### MATERIAL PROVIDED
☆ ☆ ☆

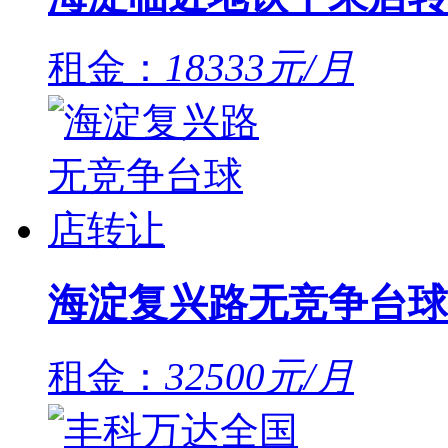
租金：
18333元/月
海淀复兴路无竞争台球
租金：
32500元/月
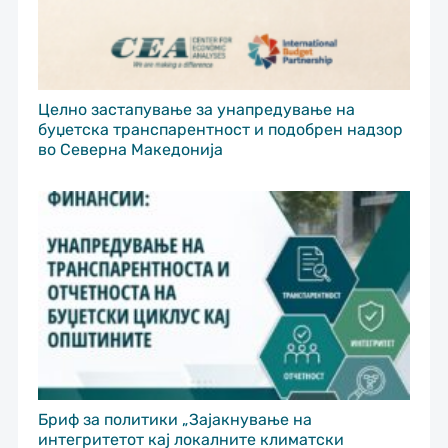
Целно застапување за унапредување на
буџетска транспарентност и подобрен надзор
во Северна Македонија
Бриф за политики „Зајакнување на
интегритетот кај локалните климатски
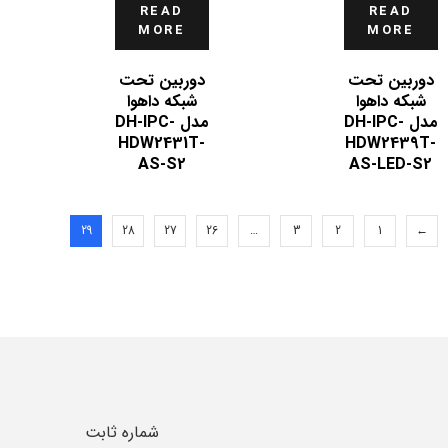
READ
READ
MORE
MORE
دوربین تحت
دوربین تحت
شبکه داهوا
شبکه داهوا
مدل DH-IPC-
مدل DH-IPC-
HDW2431T-
HDW2439T-
AS-S2
AS-LED-S2
29
28
27
26
…
3
2
1
←
شماره ثابت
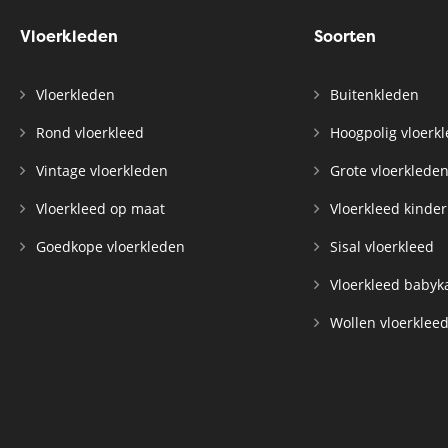
Vloerkleden
Soorten
Vloerkleden
Buitenkleden
Rond vloerkleed
Hoogpolig vloerk
Vintage vloerkleden
Grote vloerklede
Vloerkleed op maat
Vloerkleed kinde
Goedkope vloerkleden
Sisal vloerkleed
Vloerkleed baby
Wollen vloerklee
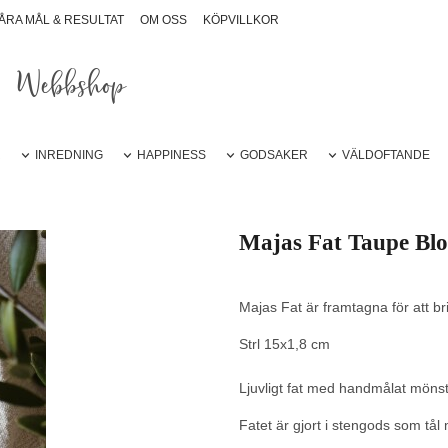
ÅRA MÅL & RESULTAT
OM OSS
KÖPVILLKOR
Webbshop
R
INREDNING
HAPPINESS
GODSAKER
VÄLDOFTANDE
Majas Fat Taupe Bl
Majas Fat är framtagna för att b
Strl 15x1,8 cm
Ljuvligt fat med handmålat mönste
Fatet är gjort i stengods som tå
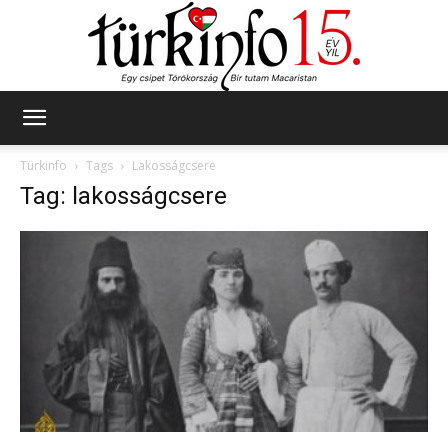
Türkinfo
Türkinfo
Tags
Lakosságcsere
Tag: lakosságcsere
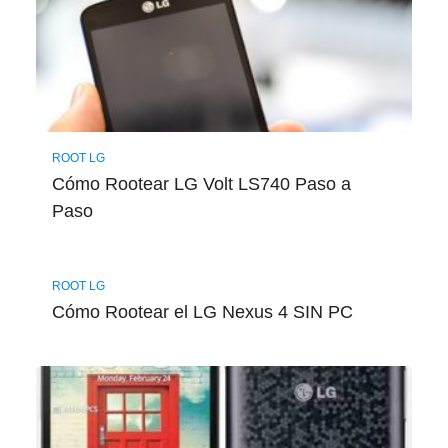
ROOT LG
Cómo Rootear LG Volt LS740 Paso a
Paso
ROOT LG
Cómo Rootear el LG Nexus 4 SIN PC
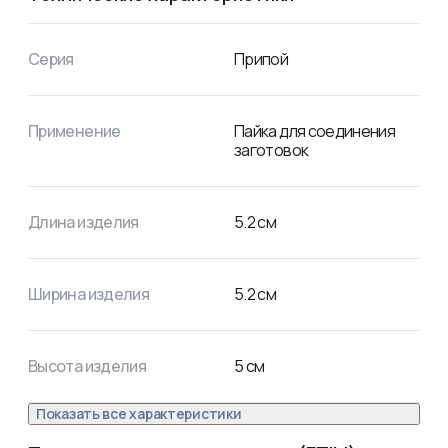
Температура плавления: солидус +183°C, ликвидус 
+190°C. Пайка металлов: сталь, латунь, бронза, медь, 
нержавейка.
Серия
Припой
Применение
Пайка для соединения
заготовок
Длина изделия
5.2
см
Ширина изделия
5.2
см
Высота изделия
5
см
Показать все характеристики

☆ ☆ ☆

### TRY IT
If an entry contains a picture, omit it; restate everything else word for word.

### EXERCISE OUTPUT
租金：
18333元/月
海淀复兴路无竞争台球
租金：
32500元/月
Целно застапување за унапредување на
буџетска транспарентност и подобрен надзор
во Северна Македонија
Бриф за политики „Зајакнување на
интегритетот кај локалните климатски
READ
READ
MORE
MORE
دوربین تحت
دوربین تحت
شبکه داهوا
شبکه داهوا
مدل DH-IPC-
مدل DH-IPC-
HDW2431T-
HDW2439T-
AS-S2
AS-LED-S2
29
28
27
26
…
3
2
1
←
شماره ثابت
Vloerkleden
Soorten
Vloerkleden
Buitenkleden
Rond vloerkleed
Hoogpolig vloerk
Vintage vloerkleden
Grote vloerklede
Vloerkleed op maat
Vloerkleed kinde
Goedkope vloerkleden
Sisal vloerkleed
Vloerkleed baby
Wollen vloerklee
ÅRA MÅL & RESULTAT
OM OSS
KÖPVILLKOR
Webbshop
R
INREDNING
HAPPINESS
GODSAKER
VÄLDOFTANDE
Majas Fat Taupe Bl
Majas Fat är framtagna för att b
Strl 15x1,8 cm
Ljuvligt fat med handmålat mönste
Fatet är gjort i stengods som tå
Türkinfo
Türkinfo
Tags
Lakosságcsere
Tag: lakosságcsere
ROOT LG
Cómo Rootear LG Volt LS740 Paso a
Paso
ROOT LG
Cómo Rootear el LG Nexus 4 SIN PC
Температура плавления: солидус +183°C, ликвидус 
+190°C. Пайка металлов: сталь, латунь, бронза, медь, 
нержавейка.
Серия
Припой
Применение
Пайка для соединения
заготовок
Длина изделия
5.2
см
Ширина изделия
5.2
см
Высота изделия
5
см
Показать все характеристики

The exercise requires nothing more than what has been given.